== What you should do ==
Every line of the data below that holds the string "Royal" needs to be reported.

[Page images and extracted text]
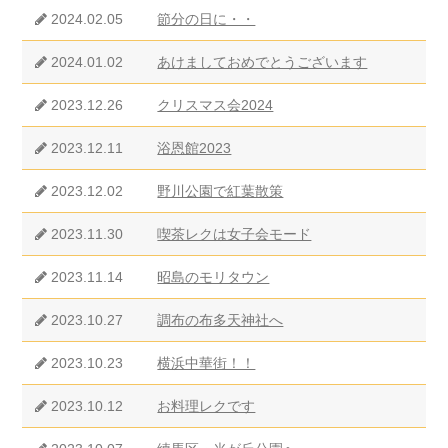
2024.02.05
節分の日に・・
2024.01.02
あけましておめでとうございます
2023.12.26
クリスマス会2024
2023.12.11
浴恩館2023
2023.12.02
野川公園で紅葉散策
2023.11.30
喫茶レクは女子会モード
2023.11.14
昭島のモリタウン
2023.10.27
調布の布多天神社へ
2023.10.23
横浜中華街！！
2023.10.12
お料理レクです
---
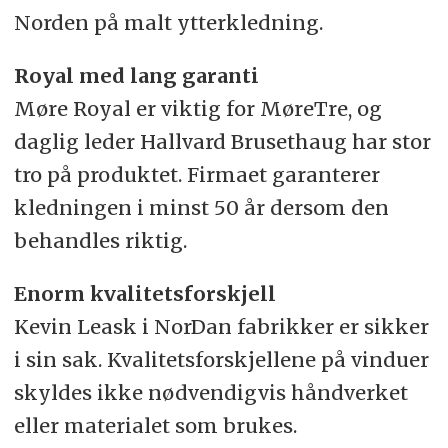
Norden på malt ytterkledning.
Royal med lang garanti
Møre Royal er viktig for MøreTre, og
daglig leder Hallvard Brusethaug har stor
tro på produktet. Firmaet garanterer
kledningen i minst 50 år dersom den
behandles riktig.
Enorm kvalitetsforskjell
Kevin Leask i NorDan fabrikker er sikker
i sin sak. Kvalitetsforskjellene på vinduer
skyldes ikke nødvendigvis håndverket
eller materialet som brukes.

== Written response ==
Royal med lang garanti
Møre Royal er viktig for MøreTre, og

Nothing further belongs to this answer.